Develop real interest in the person
Being a good listener’s one of the most desirable qualities in a man, it’s not a secret. But developing a real interest in people you interact with is like a good listener on coke.
Ways of actually making new friends
Once you’ve taken care of the opportunities that are already presented to you, now it’s time to start mingling. Making new friends and meeting new people can sometimes feel more daunting than it actually is. But the truth is, it doesn’t have to be that way. As soon as you start putting yourself in the right kind of situations, meeting new people can become as simple as it should be.
Pursue your passion and connect with likeminded people
One of the most assured ways to meet like-minded people is to follow your passion and connect with people who enjoy the same things as you. Honestly, it’s one of the best ways to ‘kill two birds with one stone’.
Is there anything more rewarding than hanging out and spending time with people you share hobbies and interests with? Well, in terms of bonding with like-minded people there sure isn’t.
Attend different workshops, classes or courses
There are so many ways to meet amazing people from all walks of life by attending different workshops or courses. Going to the gym, taking up martial arts, yoga, photography course, different sports activities, when it comes to making new friends and meeting new people through such activities, the options are basically unlimited.
It might be as easy as walking a dog
Did you know that over 50% of dog owners believe their dog has helped boost their confidence and made it easier to talk to strangers?

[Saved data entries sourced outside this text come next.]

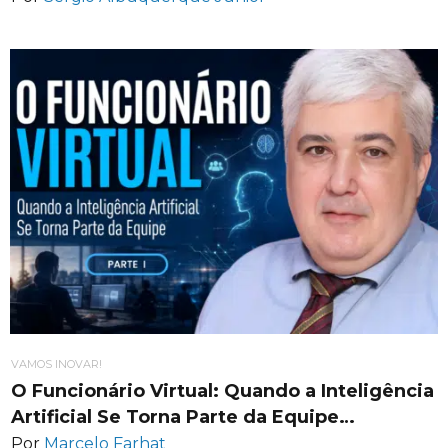
VAMOS INOVAR!
O Funcionário Virtual: Quando a Inteligência
Artificial Se Torna Parte da Equipe…
Por
Marcelo Farhat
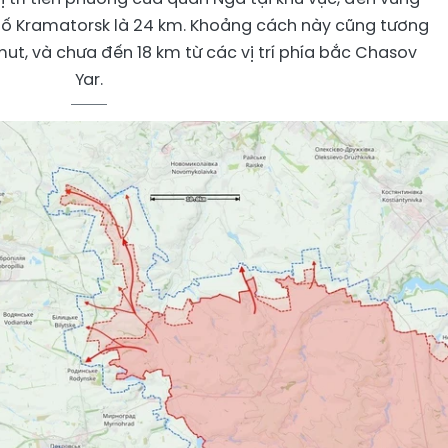
hố Kramatorsk là 24 km. Khoảng cách này cũng tương
hmut, và chưa đến 18 km từ các vị trí phía bắc Chasov
Yar.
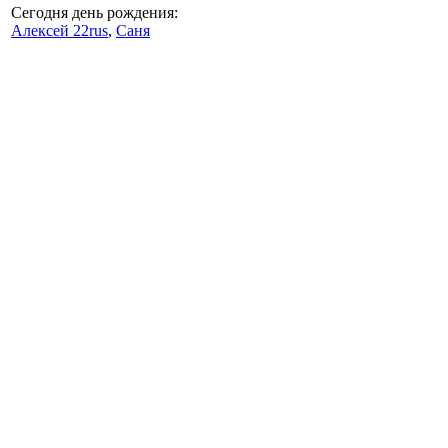
Сегодня день рождения:
Алексей 22rus
,
Саня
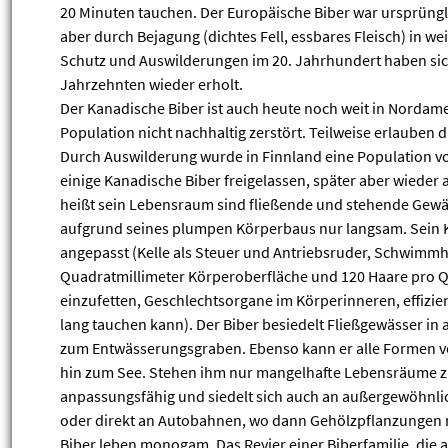
20 Minuten tauchen. Der Europäische Biber war ursprüngli
aber durch Bejagung (dichtes Fell, essbares Fleisch) in 
Schutz und Auswilderungen im 20. Jahrhundert haben sich
Jahrzehnten wieder erholt.
Der Kanadische Biber ist auch heute noch weit in Nordamer
Population nicht nachhaltig zerstört. Teilweise erlauben d
Durch Auswilderung wurde in Finnland eine Population v
einige Kanadische Biber freigelassen, später aber wieder 
heißt sein Lebensraum sind fließende und stehende Gewä
aufgrund seines plumpen Körperbaus nur langsam. Sein 
angepasst (Kelle als Steuer und Antriebsruder, Schwimmh
Quadratmillimeter Körperoberfläche und 120 Haare pro Qu
einzufetten, Geschlechtsorgane im Körperinneren, effizie
lang tauchen kann). Der Biber besiedelt Fließgewässer in
zum Entwässerungsgraben. Ebenso kann er alle Formen v
hin zum See. Stehen ihm nur mangelhafte Lebensräume zur
anpassungsfähig und siedelt sich auch an außergewöhnlic
oder direkt an Autobahnen, wo dann Gehölzpflanzungen ni
Biber leben monogam. Das Revier einer Biberfamilie, die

Apparently, when a dog breaks the ice it’s very easy to keep the conversation going.
The benefits of having a best friend who’s always happy to see you are obviously far greater, but making some new friends while doing your chores is a fine and dandy bonus.
Manking new friends through volunteering
Doing something for a good cause is beautiful, and taking into account that terrible people are rarely to be seen volunteering you might make some amazing friends while making a difference.
Go to parties, bars, clubs. Wherever just don’t stay home
If your social life is not the richest, and you wish to add some spice to it, then the last place you wanna hang out at is your own home. Go out. Take every chance you get to put yourself out there.
Try making some new online friends
Join some online communities
This might be one of the fastest and easiest ways to meet people who share your views and interests. There are millions of online communities, and the chance of finding a few nice people is pretty decent. Engage in different conversations, share your views with people, let people get a glimpse of who you are, and the right people will find you.
Try out some apps
I’m not a huge proponent of meeting people through apps because the whole concept seems to be catering to the shallowest of your instincts, but if nothing else it’s worth a shot. Except that, who knows maybe it’ll work for you. Give it a go. You’ve got nothing to lose.
Conclusion
It’s no secret that a lot of us struggle with meeting new people, but we make it even harder than it has to be. In fact, once we manage to shut down that little voice in our heads that makes everything worse, and actually approach people with an open heart and an open mind, we see that it’s not that hard.
People love it when they meet someone new who’s nice and friendly, and there’s absolutely no reason to keep it to yourself any longer. Go out, show people how nice you really are, allow your true self to be brought to the surface, and I’m sure people will love it. Trust me, you’ll love it even more.